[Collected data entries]
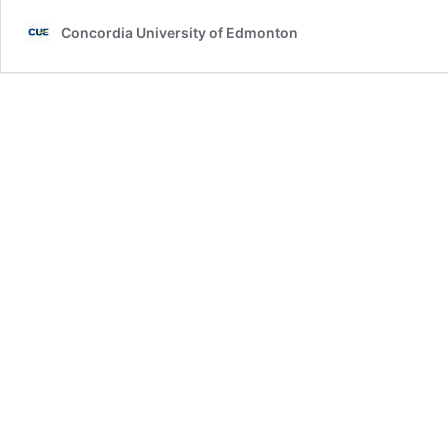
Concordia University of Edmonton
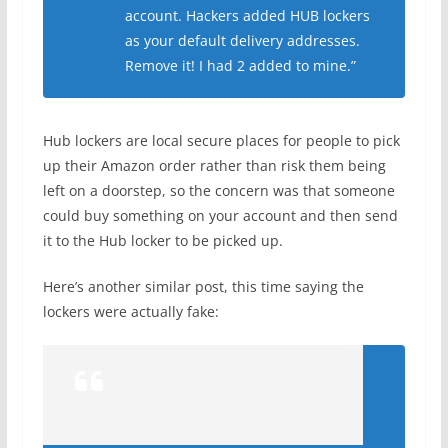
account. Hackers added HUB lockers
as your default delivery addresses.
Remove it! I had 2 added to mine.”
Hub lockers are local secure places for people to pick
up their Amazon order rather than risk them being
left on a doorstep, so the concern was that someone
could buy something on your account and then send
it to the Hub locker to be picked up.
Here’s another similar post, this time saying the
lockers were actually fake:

==

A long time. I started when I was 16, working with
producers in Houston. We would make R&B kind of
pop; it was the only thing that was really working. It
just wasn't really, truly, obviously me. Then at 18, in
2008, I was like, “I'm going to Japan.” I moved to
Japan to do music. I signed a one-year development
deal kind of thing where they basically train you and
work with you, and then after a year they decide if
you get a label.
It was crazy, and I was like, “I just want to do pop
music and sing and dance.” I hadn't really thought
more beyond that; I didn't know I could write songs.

## WHAT IS REQUIRED
Please make an exact copy of the lines above from the line with "just wasn't really, truly, obviously" through the line with "deal kind of", both ends included.

## SOLUTION BELOW
just wasn't really, truly, obviously me. Then at 18, in
2008, I was like, “I'm going to Japan.” I moved to
Japan to do music. I signed a one-year development
deal kind of thing where they basically train you and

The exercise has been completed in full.